- **Task statement**:
Which lines in the material below contain the word "adalah"? Copy each of them.

- **Information**:
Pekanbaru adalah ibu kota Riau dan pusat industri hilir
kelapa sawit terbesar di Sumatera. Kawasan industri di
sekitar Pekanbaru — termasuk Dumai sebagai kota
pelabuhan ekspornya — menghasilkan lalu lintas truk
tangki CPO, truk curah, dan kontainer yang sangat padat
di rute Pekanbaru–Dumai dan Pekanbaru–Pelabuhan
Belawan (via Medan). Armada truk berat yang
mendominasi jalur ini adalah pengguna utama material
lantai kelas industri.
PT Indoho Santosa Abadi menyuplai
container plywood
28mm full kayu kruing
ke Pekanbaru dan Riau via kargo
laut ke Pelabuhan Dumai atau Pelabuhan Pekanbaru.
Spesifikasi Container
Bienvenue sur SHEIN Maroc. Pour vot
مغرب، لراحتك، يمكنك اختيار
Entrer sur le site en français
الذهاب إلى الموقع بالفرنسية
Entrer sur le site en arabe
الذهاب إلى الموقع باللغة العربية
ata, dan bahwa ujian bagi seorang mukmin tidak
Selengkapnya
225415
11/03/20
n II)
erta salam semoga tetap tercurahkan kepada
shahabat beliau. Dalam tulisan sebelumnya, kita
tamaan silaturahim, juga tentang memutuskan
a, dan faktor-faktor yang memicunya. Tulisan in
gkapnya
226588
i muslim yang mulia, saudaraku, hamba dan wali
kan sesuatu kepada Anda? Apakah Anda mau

---

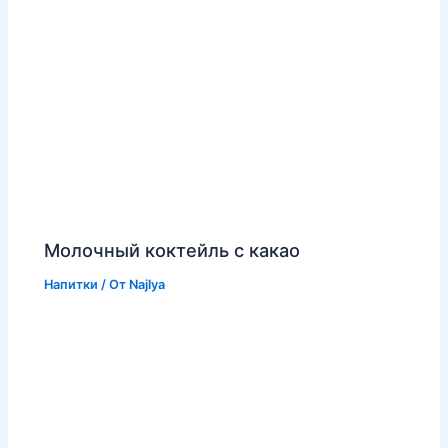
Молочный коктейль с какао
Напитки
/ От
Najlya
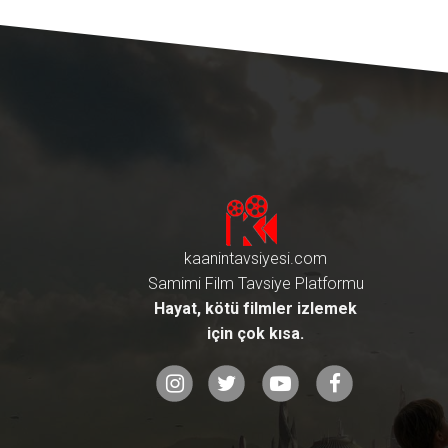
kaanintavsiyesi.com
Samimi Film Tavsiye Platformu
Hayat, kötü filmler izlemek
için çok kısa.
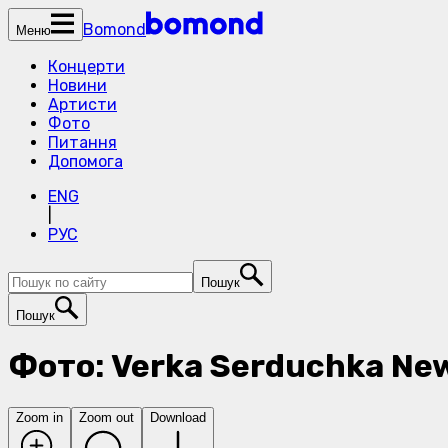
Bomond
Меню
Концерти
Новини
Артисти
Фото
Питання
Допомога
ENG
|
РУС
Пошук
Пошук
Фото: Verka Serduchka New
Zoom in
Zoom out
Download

==

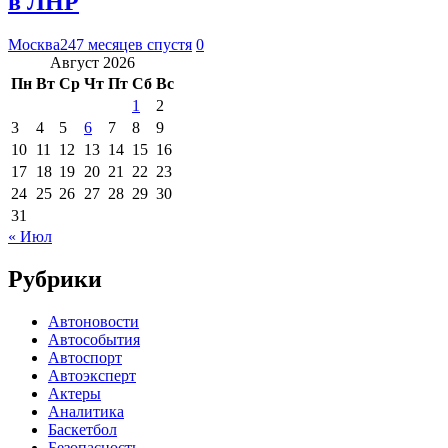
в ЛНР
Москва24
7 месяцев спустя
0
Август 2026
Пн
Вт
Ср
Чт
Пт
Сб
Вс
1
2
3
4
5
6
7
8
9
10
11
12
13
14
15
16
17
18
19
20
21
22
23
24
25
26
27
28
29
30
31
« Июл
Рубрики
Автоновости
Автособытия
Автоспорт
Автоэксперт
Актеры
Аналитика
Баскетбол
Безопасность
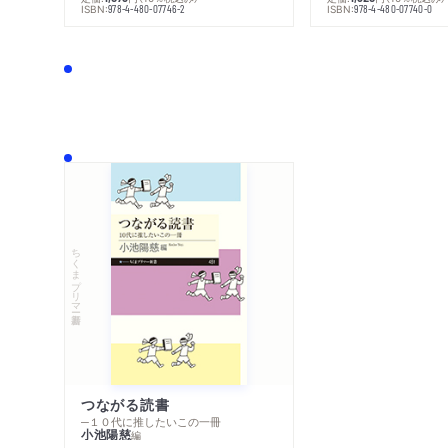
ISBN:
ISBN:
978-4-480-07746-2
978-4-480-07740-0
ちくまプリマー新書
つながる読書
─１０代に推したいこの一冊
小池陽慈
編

- **Exercise result**:
Pekanbaru adalah ibu kota Riau dan pusat industri hilir
mendominasi jalur ini adalah pengguna utama material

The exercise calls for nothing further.